WHAT YOU ARE ASKED TO DO ::
Skip the pictures and copy all the data that follows exactly.

AVAILABLE DATA ::
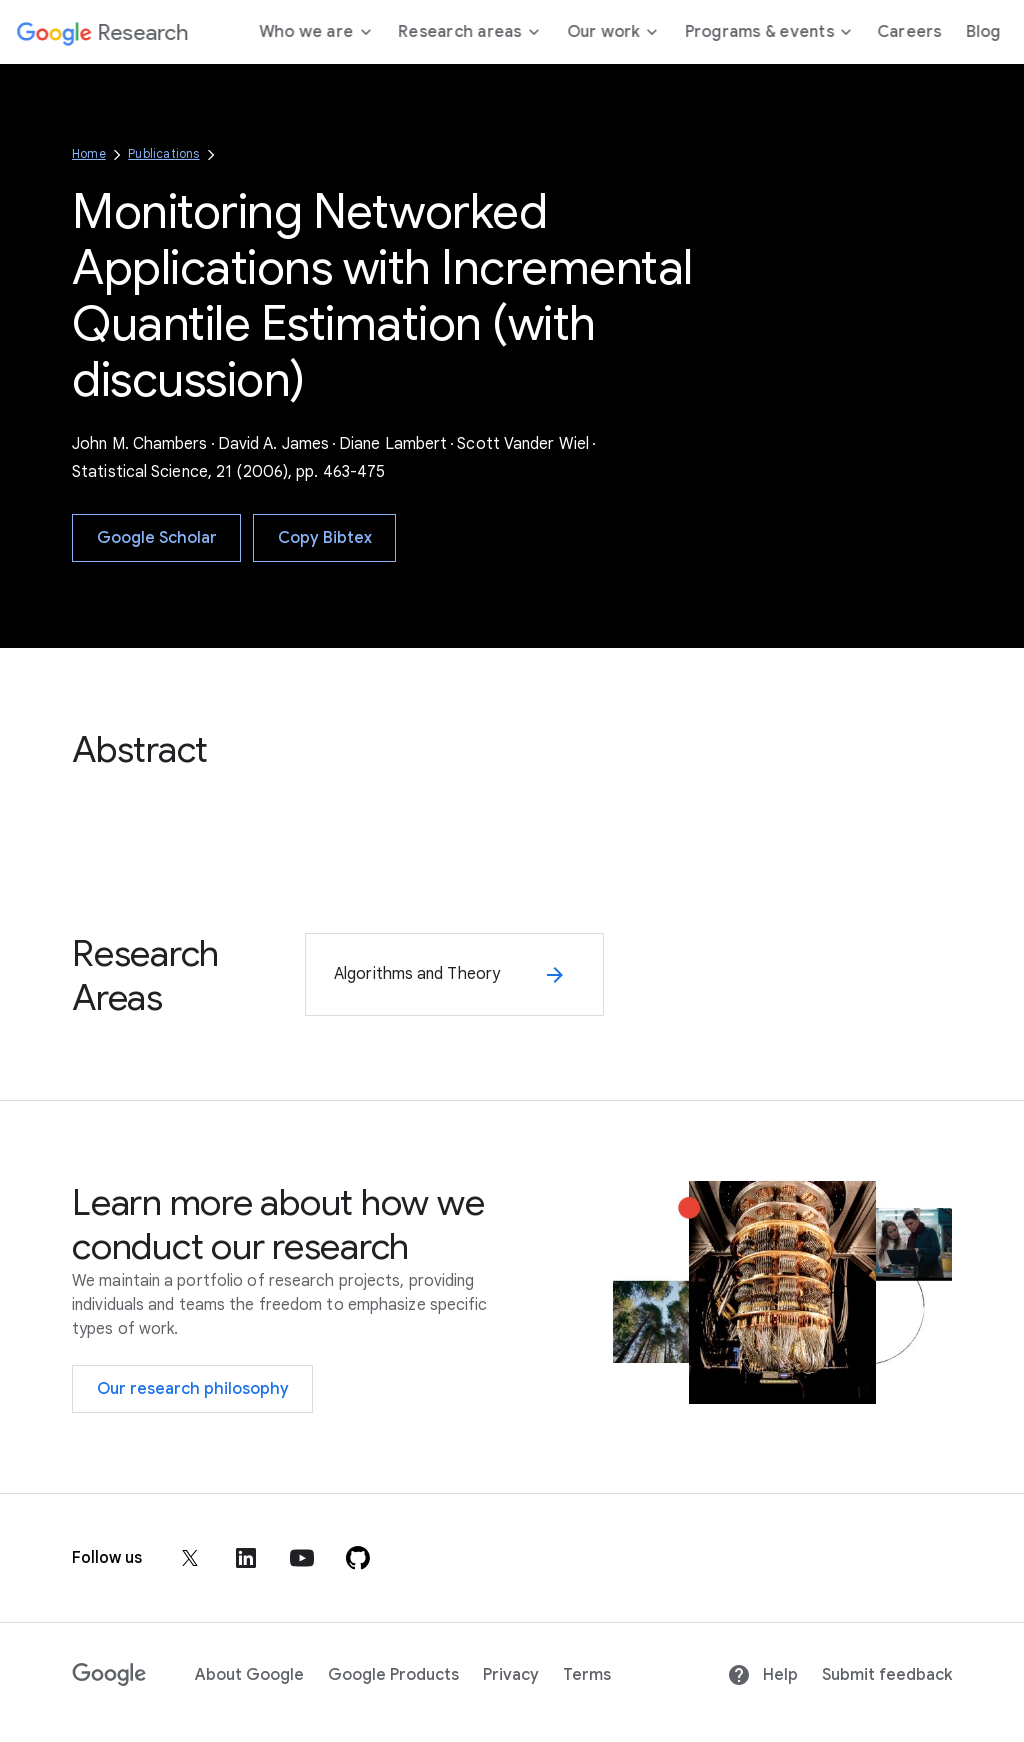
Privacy (511, 1675)
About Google (249, 1675)
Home (89, 153)
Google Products (393, 1675)
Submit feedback (887, 1675)
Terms (587, 1675)
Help (762, 1675)
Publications (163, 153)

OUTPUT OF THE TASK ::
Privacy (511, 1675)
About Google (249, 1675)
Home (89, 153)
Google Products (393, 1675)
Submit feedback (887, 1675)
Terms (587, 1675)
Help (762, 1675)
Publications (163, 153)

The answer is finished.